El joven observaba a su compañero y meditaba si aquel ser creado por la humanidad podía pensar igual que un animal de verdad, quería saber si existía diferencia alguna entre los robs y los humanos. Una figura a lo lejos le quitó toda meditación al navegante. No podía creer lo que veía. ¡Otro ser humano deambulando por el desierto! ¿Un espejismo de la noche? ¿Una sombra que juega con el subconsciente?
No era así, un hombre encorvado por un peso caminaba sin rumbo fijo hacia la nada, Zonder detuvo el Kakapus, tenía que admirar y presenciar a otro ser en el vasto desierto de la Tierra. ¿Quién era y que llevaba consigo en aquella canasta sobre su espalda?
—Saludos, buen hombre —El sujeto calló de rodillas y soltó a llorar. El capitán bajó de su aeronave y habló—: Puedes subir a mi embarcación, hay algo de agua y comida, pero primero debes decirme quién eres y hacia dónde te diriges.
El afligido hombre soltó la canasta con sumo cuidado y al destapar la misma dejó ver algo que sorprendió al muchacho. En ella había una pequeña niña de unos cinco años, quizá menos, delgada y con cara triste. Zonder enseguida se puso en guardia y arremetió en contra de aquel sujeto que no pudo hacer nada para defenderse.
—¡¿Quién es esta niña?! ¡¿Qué piensas hacer con ella?! ¡Habla de una vez, infame!
El hombre se postró de rodillas inclinando su cabeza a los pies del muchacho y entre sollozos dijo:
—¡Perdóneme, joven, por creer que soy una mala persona! He vagado con mi hija por cinco días, sin comer ni beber agua, hemos escapado de la Ciudad Verde donde habíamos sido maltratados, fuimos esclavos de una mujer que nos humillaba a cada momento, el pueblo es dominado por ellas, dictó una ley donde proclamó que todo niño o niña debe ser exterminado para mantener la supervivencia de la ciudad, no pude obedecer esa orden y escapé. ¡Por favor apiadase de nosotros y llévenos a la otra ciudad! ¡Se lo ruego!
—¿Cuál otra ciudad?
—La Ciudad de los buenos hombres...
—Ven, sube a la niña para que coma y beba.

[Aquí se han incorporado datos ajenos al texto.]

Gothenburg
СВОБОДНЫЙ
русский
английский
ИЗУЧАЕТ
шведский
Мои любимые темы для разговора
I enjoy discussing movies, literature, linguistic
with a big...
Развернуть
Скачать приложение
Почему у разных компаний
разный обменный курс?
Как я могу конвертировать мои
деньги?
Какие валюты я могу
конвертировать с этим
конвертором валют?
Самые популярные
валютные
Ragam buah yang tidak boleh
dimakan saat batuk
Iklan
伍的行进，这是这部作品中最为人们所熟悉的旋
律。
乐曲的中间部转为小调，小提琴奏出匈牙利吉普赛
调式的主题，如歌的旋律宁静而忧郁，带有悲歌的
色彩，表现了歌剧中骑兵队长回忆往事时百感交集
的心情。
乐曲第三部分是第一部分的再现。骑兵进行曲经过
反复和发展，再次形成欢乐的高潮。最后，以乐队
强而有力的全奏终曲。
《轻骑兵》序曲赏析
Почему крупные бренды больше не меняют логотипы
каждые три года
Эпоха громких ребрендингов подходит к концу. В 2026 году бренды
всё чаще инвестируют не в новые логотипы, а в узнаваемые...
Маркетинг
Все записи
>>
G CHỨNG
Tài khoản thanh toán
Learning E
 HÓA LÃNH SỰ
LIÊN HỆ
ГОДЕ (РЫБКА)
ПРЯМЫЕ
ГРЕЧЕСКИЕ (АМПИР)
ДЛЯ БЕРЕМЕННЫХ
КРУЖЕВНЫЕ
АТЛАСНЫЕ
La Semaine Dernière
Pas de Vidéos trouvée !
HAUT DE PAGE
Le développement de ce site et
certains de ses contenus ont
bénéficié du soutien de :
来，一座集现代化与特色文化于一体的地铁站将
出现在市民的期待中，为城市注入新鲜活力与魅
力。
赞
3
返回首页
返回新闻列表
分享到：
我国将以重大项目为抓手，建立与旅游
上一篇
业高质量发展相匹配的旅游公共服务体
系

El hombre hizo caso, tomó a la pequeña y la subió, Monmock ayudó con su mandíbula arrastrando la canasta hacia el camarote. Parecía estar entrenado porque sabía lo que la niña necesitaba. La bebita con sus delgadas manos se llevó algunos trozos de pan a la boca y calmó su sed con abundante agua. Mientras que Zonder y su padre estaban en cubierta.
—La Ciudad a la que hablo, mi señor —comentó el sujeto—, está a unos cuantos kilómetros al norte. Espero no desviar el trayecto que lleva, pero usted ha aparecido en medio de la nada y es una salvación para la pequeña Emily.
—¿Cómo te llamas? —preguntó el navegante.
—Bartos, señor...
—Zonder, me llamo Zonder.
El muchacho dejó que Bartos fuera a alimentarse, se dirigió al timón y observó la brújula. Tal vez no sea mala idea redirigirse al norte, no se desviarían de su destino y así podía ayudar un poco a esos pobres seres. Mientras meditaba, Palacka apareció como un ave en picada para devorar a su presa. Se dejó caer en frente del navegante y extendiendo sus manos habló:
—¿Sabes quiénes son? ¿Sabes acaso por qué están aquí?
Este negó con la cabeza y observó en silencio al hombre acostando en su regazo a la pequeña Shirin y cuando se disponía a responder, el demonio ya no estaba.